■ **Required action**
Exactly those lines that run from the one containing "Mask every instance" through the last line of the entries below should be printed, and no others.

■ **Data records**

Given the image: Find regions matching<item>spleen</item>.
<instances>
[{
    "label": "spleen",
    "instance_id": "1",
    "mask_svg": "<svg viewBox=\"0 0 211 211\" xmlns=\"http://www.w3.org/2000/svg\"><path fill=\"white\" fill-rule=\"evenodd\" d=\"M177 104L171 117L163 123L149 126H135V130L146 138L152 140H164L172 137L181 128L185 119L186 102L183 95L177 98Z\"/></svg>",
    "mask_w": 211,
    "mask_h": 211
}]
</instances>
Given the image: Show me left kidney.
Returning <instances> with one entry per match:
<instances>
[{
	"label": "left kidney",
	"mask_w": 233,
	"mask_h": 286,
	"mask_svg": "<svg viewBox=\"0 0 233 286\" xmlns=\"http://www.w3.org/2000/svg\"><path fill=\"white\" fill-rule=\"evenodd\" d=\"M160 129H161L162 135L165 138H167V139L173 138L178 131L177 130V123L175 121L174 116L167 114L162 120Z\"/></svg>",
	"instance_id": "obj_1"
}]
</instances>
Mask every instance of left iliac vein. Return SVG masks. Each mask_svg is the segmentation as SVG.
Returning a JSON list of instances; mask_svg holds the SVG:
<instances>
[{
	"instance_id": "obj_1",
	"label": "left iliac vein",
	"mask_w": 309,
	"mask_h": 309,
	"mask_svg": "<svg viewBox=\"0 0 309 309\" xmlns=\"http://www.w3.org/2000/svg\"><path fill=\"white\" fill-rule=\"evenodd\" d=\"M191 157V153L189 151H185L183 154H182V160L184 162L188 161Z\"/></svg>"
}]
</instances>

■ **Exercise output**
Mask every instance of left iliac vein. Return SVG masks. Each mask_svg is the segmentation as SVG.
Returning a JSON list of instances; mask_svg holds the SVG:
<instances>
[{
	"instance_id": "obj_1",
	"label": "left iliac vein",
	"mask_w": 309,
	"mask_h": 309,
	"mask_svg": "<svg viewBox=\"0 0 309 309\" xmlns=\"http://www.w3.org/2000/svg\"><path fill=\"white\" fill-rule=\"evenodd\" d=\"M191 157V153L189 151H185L183 154H182V160L184 162L188 161Z\"/></svg>"
}]
</instances>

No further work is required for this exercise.